See this related question
Because in "C" pointer arithmetic is always scaled by the size of the object being pointed to. If you think about it a bit, it turns out to be "the right thing to do".
It does this so that you don't start accessing an integer in the middle of it.
Because a pointer is not a reference ;). It's not a value, it's just an address in memory. When you check the pointer's value, it will be a number, possibly big, and unrelated to the actual value that's stored at that memory position. Say, printf("%p\n", a); prints "2000000" - this means your pointer points to the 2000000th byte in your machine's memory. It's pretty much unaware of what value it's stored there.
Now, the pointer knows what type it points to. An integer, in your case.

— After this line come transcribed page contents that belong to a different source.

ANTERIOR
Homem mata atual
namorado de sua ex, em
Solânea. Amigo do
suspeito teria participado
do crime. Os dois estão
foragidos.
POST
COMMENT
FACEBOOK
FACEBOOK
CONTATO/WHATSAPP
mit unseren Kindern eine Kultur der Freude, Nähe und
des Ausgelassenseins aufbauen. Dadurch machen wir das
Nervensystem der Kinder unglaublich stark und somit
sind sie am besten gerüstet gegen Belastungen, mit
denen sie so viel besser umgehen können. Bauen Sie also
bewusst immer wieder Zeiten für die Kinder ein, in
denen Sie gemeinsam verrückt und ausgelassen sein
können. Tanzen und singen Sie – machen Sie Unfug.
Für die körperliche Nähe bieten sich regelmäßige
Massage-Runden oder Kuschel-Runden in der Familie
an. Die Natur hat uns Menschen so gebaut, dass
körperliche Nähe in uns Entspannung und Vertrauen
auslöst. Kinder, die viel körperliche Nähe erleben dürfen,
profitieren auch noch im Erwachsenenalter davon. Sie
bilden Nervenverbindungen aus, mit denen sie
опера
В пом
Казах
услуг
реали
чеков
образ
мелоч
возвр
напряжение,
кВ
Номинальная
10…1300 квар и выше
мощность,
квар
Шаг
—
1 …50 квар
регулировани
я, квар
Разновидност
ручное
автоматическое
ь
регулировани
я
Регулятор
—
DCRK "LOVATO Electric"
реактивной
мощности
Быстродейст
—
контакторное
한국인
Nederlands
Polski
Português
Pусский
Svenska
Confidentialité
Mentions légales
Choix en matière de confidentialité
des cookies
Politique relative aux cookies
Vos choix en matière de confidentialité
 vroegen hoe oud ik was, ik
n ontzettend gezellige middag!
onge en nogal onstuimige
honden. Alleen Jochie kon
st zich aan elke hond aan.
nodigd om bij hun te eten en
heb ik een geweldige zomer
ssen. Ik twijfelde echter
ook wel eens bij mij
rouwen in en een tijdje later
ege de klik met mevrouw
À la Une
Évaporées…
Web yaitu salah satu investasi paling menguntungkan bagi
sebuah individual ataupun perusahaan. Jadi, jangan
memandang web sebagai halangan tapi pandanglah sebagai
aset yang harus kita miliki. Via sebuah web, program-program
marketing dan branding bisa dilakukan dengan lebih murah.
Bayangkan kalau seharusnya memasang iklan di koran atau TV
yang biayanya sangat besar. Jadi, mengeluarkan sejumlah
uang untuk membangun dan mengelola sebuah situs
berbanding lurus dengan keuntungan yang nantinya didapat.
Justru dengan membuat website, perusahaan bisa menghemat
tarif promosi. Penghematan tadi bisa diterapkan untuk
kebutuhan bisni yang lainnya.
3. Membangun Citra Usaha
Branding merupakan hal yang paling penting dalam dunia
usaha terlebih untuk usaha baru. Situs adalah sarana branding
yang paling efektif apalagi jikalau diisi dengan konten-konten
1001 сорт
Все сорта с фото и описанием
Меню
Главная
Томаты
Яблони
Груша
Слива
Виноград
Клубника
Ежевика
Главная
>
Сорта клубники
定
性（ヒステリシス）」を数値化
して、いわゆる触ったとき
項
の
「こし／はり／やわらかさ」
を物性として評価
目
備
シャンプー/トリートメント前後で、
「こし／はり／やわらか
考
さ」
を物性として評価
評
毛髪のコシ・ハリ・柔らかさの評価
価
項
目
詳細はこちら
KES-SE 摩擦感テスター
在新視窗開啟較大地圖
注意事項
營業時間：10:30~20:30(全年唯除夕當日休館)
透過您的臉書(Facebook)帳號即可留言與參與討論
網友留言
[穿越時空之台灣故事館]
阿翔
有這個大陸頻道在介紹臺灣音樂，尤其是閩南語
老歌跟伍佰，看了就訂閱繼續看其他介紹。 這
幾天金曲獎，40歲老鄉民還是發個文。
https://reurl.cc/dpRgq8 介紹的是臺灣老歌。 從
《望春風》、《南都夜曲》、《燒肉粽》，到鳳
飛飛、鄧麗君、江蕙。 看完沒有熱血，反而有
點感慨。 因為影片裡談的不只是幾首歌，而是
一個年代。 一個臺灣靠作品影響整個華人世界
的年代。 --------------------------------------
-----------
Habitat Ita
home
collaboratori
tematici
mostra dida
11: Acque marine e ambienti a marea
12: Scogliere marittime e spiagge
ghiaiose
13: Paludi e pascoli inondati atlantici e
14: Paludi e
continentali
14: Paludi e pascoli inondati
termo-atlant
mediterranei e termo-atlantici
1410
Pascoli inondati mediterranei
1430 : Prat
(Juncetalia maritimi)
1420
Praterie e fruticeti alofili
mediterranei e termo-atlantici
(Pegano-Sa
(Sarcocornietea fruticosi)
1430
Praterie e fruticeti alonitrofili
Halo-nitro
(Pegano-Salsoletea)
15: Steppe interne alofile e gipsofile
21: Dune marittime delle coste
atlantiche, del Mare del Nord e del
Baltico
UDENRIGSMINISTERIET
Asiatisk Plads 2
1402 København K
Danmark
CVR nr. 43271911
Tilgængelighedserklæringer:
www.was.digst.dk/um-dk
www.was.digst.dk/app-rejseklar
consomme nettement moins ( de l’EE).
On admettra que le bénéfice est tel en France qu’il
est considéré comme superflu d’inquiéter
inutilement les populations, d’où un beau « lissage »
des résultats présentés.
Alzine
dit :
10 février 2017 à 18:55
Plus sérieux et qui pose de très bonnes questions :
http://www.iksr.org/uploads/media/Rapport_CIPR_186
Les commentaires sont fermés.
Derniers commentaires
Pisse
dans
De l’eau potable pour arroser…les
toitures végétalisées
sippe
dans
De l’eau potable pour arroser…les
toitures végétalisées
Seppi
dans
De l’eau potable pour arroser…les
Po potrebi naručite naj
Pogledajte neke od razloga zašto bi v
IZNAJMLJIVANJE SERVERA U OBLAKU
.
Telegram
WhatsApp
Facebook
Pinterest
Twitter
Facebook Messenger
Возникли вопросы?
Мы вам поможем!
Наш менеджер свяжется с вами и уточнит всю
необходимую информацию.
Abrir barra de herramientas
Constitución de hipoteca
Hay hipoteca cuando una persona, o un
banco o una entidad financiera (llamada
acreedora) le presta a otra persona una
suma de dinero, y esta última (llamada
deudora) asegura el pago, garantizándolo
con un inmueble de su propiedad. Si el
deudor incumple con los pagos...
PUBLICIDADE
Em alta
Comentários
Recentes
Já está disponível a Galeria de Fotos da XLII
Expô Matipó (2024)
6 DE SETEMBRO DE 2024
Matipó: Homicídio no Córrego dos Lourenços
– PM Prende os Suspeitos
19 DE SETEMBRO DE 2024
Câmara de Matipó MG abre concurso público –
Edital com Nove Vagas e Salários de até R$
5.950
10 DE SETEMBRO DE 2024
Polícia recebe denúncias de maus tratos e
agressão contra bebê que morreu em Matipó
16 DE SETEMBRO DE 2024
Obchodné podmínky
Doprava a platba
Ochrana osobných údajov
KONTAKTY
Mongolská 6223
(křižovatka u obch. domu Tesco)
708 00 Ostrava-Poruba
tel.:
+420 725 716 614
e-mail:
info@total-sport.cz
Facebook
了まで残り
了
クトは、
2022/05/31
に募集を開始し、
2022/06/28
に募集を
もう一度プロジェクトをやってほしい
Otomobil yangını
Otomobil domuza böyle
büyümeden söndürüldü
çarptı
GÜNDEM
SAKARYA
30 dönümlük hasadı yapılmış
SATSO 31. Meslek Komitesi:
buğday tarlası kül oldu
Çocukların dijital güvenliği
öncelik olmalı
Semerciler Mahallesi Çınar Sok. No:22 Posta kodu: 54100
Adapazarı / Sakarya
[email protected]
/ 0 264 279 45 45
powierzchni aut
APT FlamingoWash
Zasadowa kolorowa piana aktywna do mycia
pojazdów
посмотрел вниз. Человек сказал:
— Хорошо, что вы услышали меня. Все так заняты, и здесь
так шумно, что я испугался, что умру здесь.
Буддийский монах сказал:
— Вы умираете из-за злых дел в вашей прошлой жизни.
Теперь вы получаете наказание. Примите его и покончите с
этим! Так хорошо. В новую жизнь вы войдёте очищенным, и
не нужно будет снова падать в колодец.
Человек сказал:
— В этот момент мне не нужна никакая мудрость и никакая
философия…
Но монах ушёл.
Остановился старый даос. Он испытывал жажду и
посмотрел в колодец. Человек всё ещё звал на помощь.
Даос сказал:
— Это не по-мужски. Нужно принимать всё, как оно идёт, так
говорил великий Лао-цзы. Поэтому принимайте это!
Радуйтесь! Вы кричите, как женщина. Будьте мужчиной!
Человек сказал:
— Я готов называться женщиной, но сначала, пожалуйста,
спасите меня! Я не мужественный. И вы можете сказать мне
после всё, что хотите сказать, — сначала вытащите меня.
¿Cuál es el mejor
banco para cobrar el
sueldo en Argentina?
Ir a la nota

Since an integer is 4 bytes long, when you want to jump to the next "cell" the pointer points to, it needs to be 2000004. That's exatly 1 integer farther, so a++ makes perfect sense.
BTW, if you want to get 42 (from your example), print out the value pointed to: printf("%d\n", *a);
I hope this makes sense ;)
Thats simple, cause when it comes down to pointer, in your case an integer pointer, a unary increment means INCREMENT THE MEMORY LOCATION BY ONE UNIT, where ONE UNIT = SIZE OF INTEGER .
This size of integer depends from compile to compiler, for a 32-bit and 16-bit it is 4bytes, while for a 64-bit compiler it is 8bytes.
Try doing the same program with character datatype, it will give difference of 1 byte as character takes 1 byte.
In Short, the difference of 4's that
you've come across is the difference
of SIZE OF ONE INTEGER in memory.
Hope this helped, if it didn't i'll be glad to help just let me know.
"Why does it do this?" Why would you expect it to do anything else? Incrementing a point makes it point to the next item of the type that it's a pointer to.